▸ **RECORDS SHOWN**:
--*--
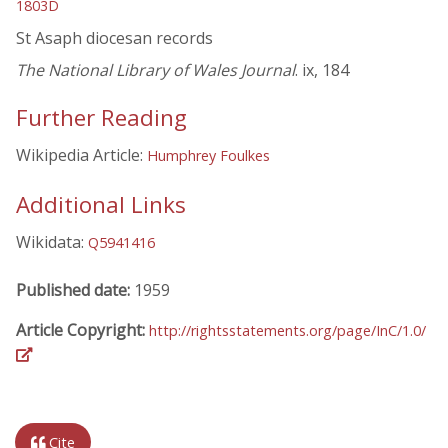
1803D
St Asaph diocesan records
The National Library of Wales Journal
. ix, 184
Further Reading
Wikipedia Article:
Humphrey Foulkes
Additional Links
Wikidata:
Q5941416
Published date:
1959
Article Copyright:
http://rightsstatements.org/page/InC/1.0/
Cite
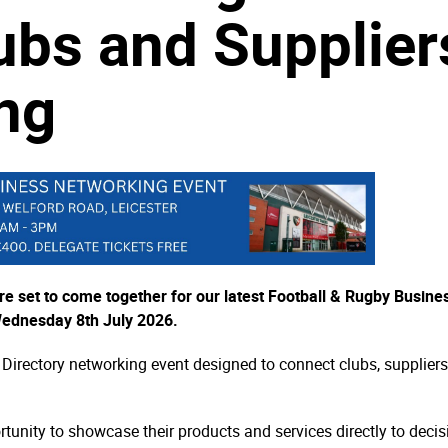
ubs and Supplier
ng
re set to come together for our latest Football & Rugby Busine
Wednesday 8th July 2026.
 Directory networking event designed to connect clubs, suppliers
ortunity to showcase their products and services directly to dec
--*--
▸ **EXERCISE REQUIREMENTS**:
Reproduce the entries above word for word. Pictures stay out.

▸ **OUTPUT FOR THIS EXERCISE**:
1803D
St Asaph diocesan records
The National Library of Wales Journal
. ix, 184
Further Reading
Wikipedia Article:
Humphrey Foulkes
Additional Links
Wikidata:
Q5941416
Published date:
1959
Article Copyright:
http://rightsstatements.org/page/InC/1.0/
Cite
ubs and Supplier
ng
re set to come together for our latest Football & Rugby Busine
Wednesday 8th July 2026.
 Directory networking event designed to connect clubs, suppliers
ortunity to showcase their products and services directly to dec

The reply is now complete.